Author: Kohong Lin, MS (2025)
Primary advisor: Xiaoqian Jiang, PhD
Committee members: Shayan Shams, PhD and Yejin Kim, PhD
PhD thesis: McWilliams School of Biomedical Informatics at UTHealth Houston.
ABSTRACT
Drug discovery is a long-lasting and expensive process. Computational approaches, particularly deep learning techniques, offer the potential to accelerate this process by integrating diverse perspectives from drug discovery theories and capturing intricate patterns within large, multimodal datasets. This dissertation explores deep learning methodologies to accelerate drug repurposing and genetic target discovery. The first aim focuses on integrating multimodal data, including chemical structures, disease genetics, and systems biology, into comprehensive disease knowledge graphs, followed by applying graph neural networks (GNNs) to prioritize repurposable drug candidates.
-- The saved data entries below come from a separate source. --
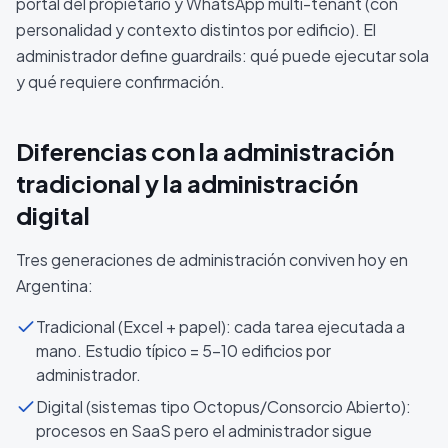
portal del propietario y WhatsApp multi-tenant (con
personalidad y contexto distintos por edificio). El
administrador define guardrails: qué puede ejecutar sola
y qué requiere confirmación.
Diferencias con la administración
tradicional y la administración
digital
Tres generaciones de administración conviven hoy en
Argentina:
Tradicional (Excel + papel): cada tarea ejecutada a
mano. Estudio típico = 5-10 edificios por
administrador.
Digital (sistemas tipo Octopus/Consorcio Abierto):
procesos en SaaS pero el administrador sigue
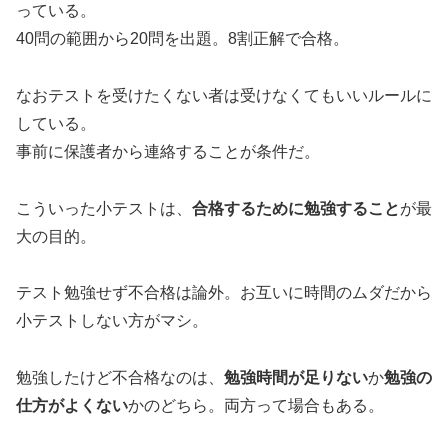
っている。
40問の範囲から20問を出題。8割正解で合格。
なおテストを受けたくない者は受けなくてもいいルールに
している。
事前に保護者から連絡することが条件だ。
こういった小テストは、
合格するために勉強すること
が最
大の目的。
テスト勉強せず不合格は論外。お互いに時間のムダだから
小テストしない方がマシ。
勉強したけど不合格なのは、
勉強時間が足りない
か
勉強の
仕方がよくない
かのどちら。両方って場合もある。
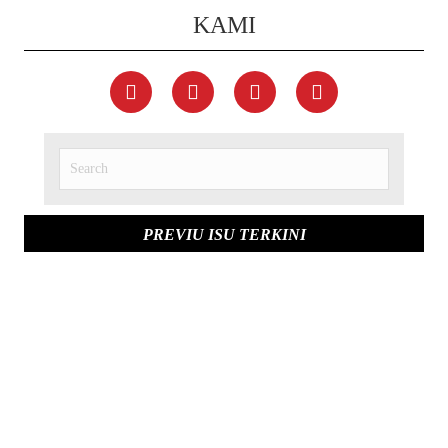
KAMI
PREVIU ISU TERKINI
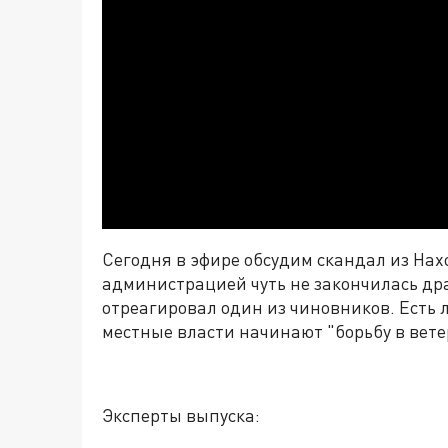
Сегодня в эфире обсудим скандал из Нах
администрацией чуть не закончилась дра
отреагировал один из чиновников. Есть 
местные власти начинают "борьбу в вете
Эксперты выпуска:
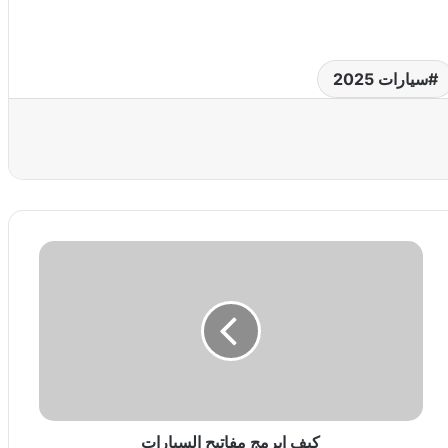
سيارات 2025
عة
ك
ي
ف
ا
ب
ر
م
ج
م
ف
كيف ابرمج مفاتيح السيارات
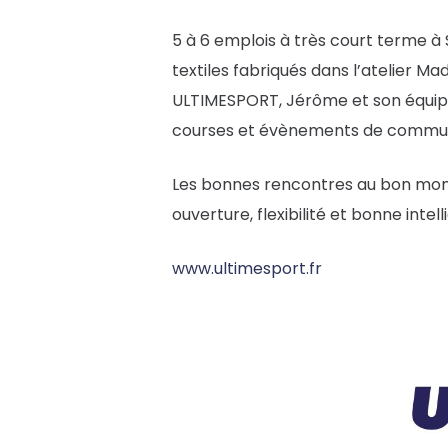
5 à 6 emplois à très court terme à
textiles fabriqués dans l’atelier M
ULTIMESPORT, Jérôme et son équipe 
courses et évènements de communi
Les bonnes rencontres au bon moment
ouverture, flexibilité et bonne intel
www.ultimesport.fr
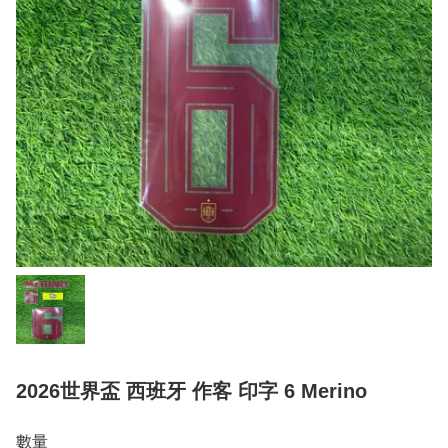
2026世界盃 西班牙 作客 印字 6 Merino
數量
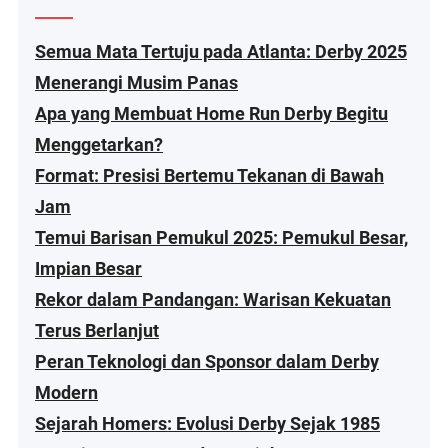
Semua Mata Tertuju pada Atlanta: Derby 2025
Menerangi Musim Panas
Apa yang Membuat Home Run Derby Begitu
Menggetarkan?
Format: Presisi Bertemu Tekanan di Bawah
Jam
Temui Barisan Pemukul 2025: Pemukul Besar,
Impian Besar
Rekor dalam Pandangan: Warisan Kekuatan
Terus Berlanjut
Peran Teknologi dan Sponsor dalam Derby
Modern
Sejarah Homers: Evolusi Derby Sejak 1985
The second aim is to develop a heterogeneous GNN-based approach capable of modelling distinct semantic relationships within complex disease knowledge graphs, achieving superior performance compared to baseline models in identifying repurposable drugs. The third aim presents a transformer-based framework to predict glioma patient recurrence status and identify potential genetic targets using patient multi-omics data. By combining medical, genomic, and chemical data with deep learning techniques, this dissertation introduces innovative frameworks to expedite multi-stage drug discovery, facilitating the identification of repurposable drugs and promising genetic targets for therapeutic development.